10 de junho, 2005 - 20h27 GMT (17h27 Brasília)
O conglomerado financeiro americano Citigroup aceitou pagar US$ 2 bilhões em um acordo para suspender um processo que vinha sofrendo na Justiça, movido pelos acionistas da empresa de energia Enron, que faliu em 2001.
Na ação coletiva, o Citigroup era acusado de ter ajudado a Enron na enorme fraude contábil que levou ao fim da empresa.
O Citigroup não admitiu responsabilidade no caso, e disse que os US$ 2 bilhões que serão pagos aos acionistas iriam ser usados para cobrir custos legais de sua defesa na Justiça.

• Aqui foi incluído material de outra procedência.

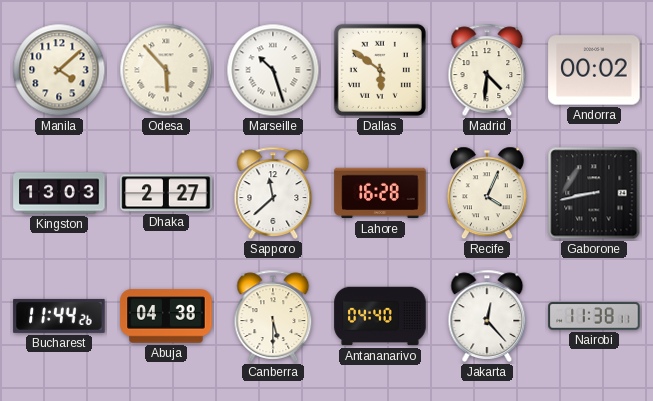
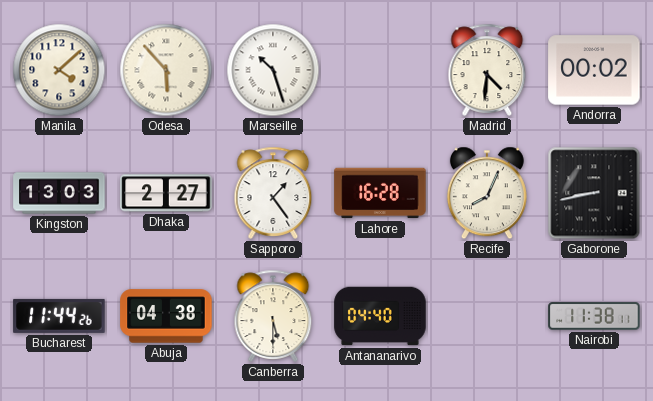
Dallas: 5:51 -> none
Sapporo: 11:38 -> 1:24
Recife: 4:04 -> 8:04
Jakarta: 12:23 -> none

O grupo já tinha pago outros US$ 2,6 bilhões a investidores dentro de um acordo no caso Worldcom, em 2004.
O presidente do grupo, Charles Prince, disse que o banco queria resolver o caso.
"Temos uma agenda ambiciosa para o crescimento futuro do Citigroup", disse. "É prioridade para o Citigroup deixar para trás esse capítulo difícil da nossa história."
Processos
Os investidores que vão ganhar com o acordo são os que compraram ações e papéis da Enron entre setembro de 1997 e dezembro de 2001.

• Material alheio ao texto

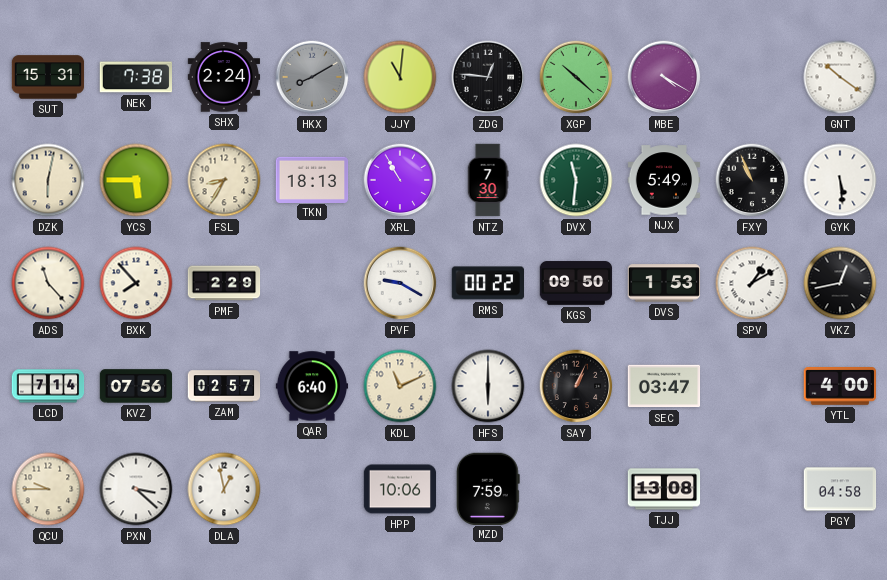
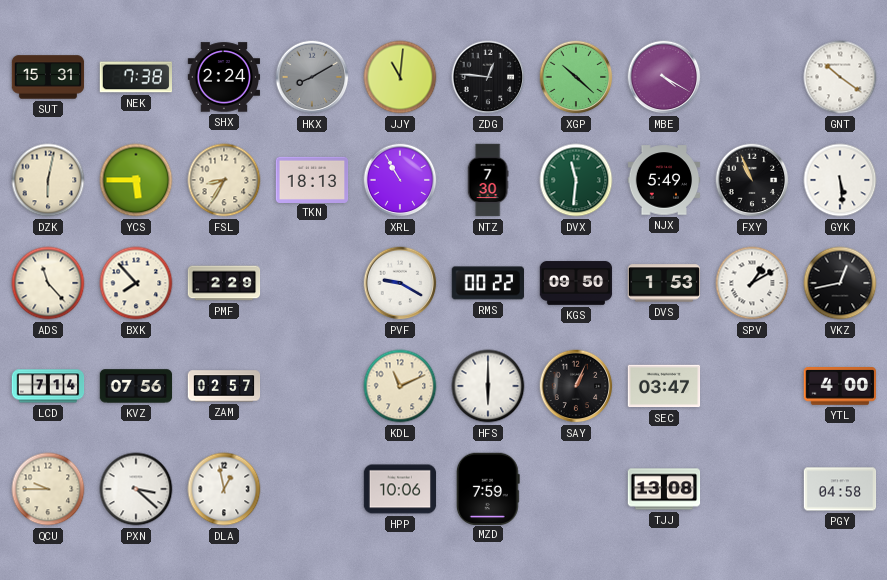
QAR: 6:40 -> none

Foi constatado que a Enron aumentou seu faturamento e escondeu dívidas por meio de uma rede de empresas offshore.
Os investidores acusaram o Citigroup e outras instituições – incluindo JP Morgan Chase, Barclays, Credit Suisse, First Boston, Canadian Imperial Bank of Commerce e o Deutsche Bank – de terem ajudado na fraude.
Na liderança do processo está a Universidade da Califórnia, cuja diretoria ainda tem que ratificar o acordo para abandonar o processo. A diretoria do Citigroup também ainda não aprovou oficialmente esse acordo.
O processo continua contra os outros acusados.
Ética
Observadores do caso manifestaram satisfação com a decisão do Citigroup, mas também preocupação com a mensagem disso em relação às práticas do banco.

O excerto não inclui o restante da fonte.